PATTERN Cited by 1 source
Accept unattributed flows¶
Design posture: a small percentage of unattributed records is acceptable; any misattribution is not. Systems embracing this tradeoff return a "don't know" signal for records they can't confidently resolve, rather than guessing. Downstream consumers treat unattributed records as censored data, not as noise to be absorbed into correct-looking answers.
Quote¶
"For our use cases, it is acceptable to leave a small percentage of flows unattributed, but any misattribution is unacceptable." — Netflix, 2025
Why this is a meaningful design posture¶
Many observability systems implicitly treat coverage as a proxy for quality: "we attributed 99.9% of flows." But if 5% of those attributions are wrong, the downstream consumer — service dependency auditing, security analysis, incident triage — silently eats the incorrect answers. A single misattributed flow in a dependency graph creates a non-existent dependency that can't be disproved without external ground truth.
By contrast, an unattributed record signals "we don't know" explicitly. Downstream consumers can:
- Filter them out (know you're looking at partial data).
- Bound the uncertainty ("0.5% unattributed" is a quality metric rather than a silent source of wrong answers).
- Retry or escalate (some consumers may re-query after more heartbeats arrive).
When this posture is available¶
- The downstream consumer can tolerate a small censored window in the data (dependency graphs, billing summaries, usage metrics).
- The service has a way to detect uncertainty at query time. Canonical mechanism: a heartbeat time-range map has natural "no range covers this timestamp" gaps that are observable without reference to external state.
When it's the wrong posture¶
- Downstream treats every record as a positive signal (e.g. billing a customer for a flow "attributed to them" — unattributed records can't be billed at all).
- The system's SLO is coverage, not correctness (e.g. fraud detection; false negatives are more expensive than false positives).
Canonical instance¶
systems/netflix-flowcollector — if a flow's t_start timestamp
falls outside any ownership time range for the remote IP, retry
after a delay and eventually give up, delivering the flow
unattributed. Netflix makes this explicit: "Such failures may
occur when flows are lost or broadcast messages are delayed.

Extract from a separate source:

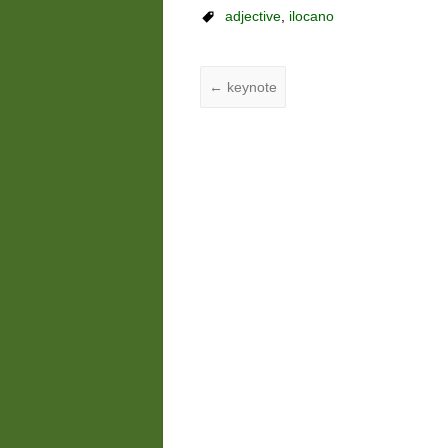
adjective
,
ilocano
←
keynote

For
our use cases, it is acceptable to leave a small percentage of
flows unattributed, but any misattribution is unacceptable."
The prior event-based system didn't have this option — it would return a stale attribution rather than unknown. Making the "unknown" verdict a first-class return value is a direct benefit of the heartbeat architecture.
Trade-offs¶
- Coverage percentage is now a real quality metric. The operator must track and SLO it.
- Consumers must handle unattributed records. Previously they might have assumed every record carried an attribution.
- Failure modes are visible, not invisible. Missing heartbeats produce attribution gaps rather than silently wrong answers — arguably the main payoff.
Seen in¶
- sources/2025-04-08-netflix-how-netflix-accurately-attributes-ebpf-flow-logs — canonical wiki instance; explicit quote makes the posture structural rather than accidental.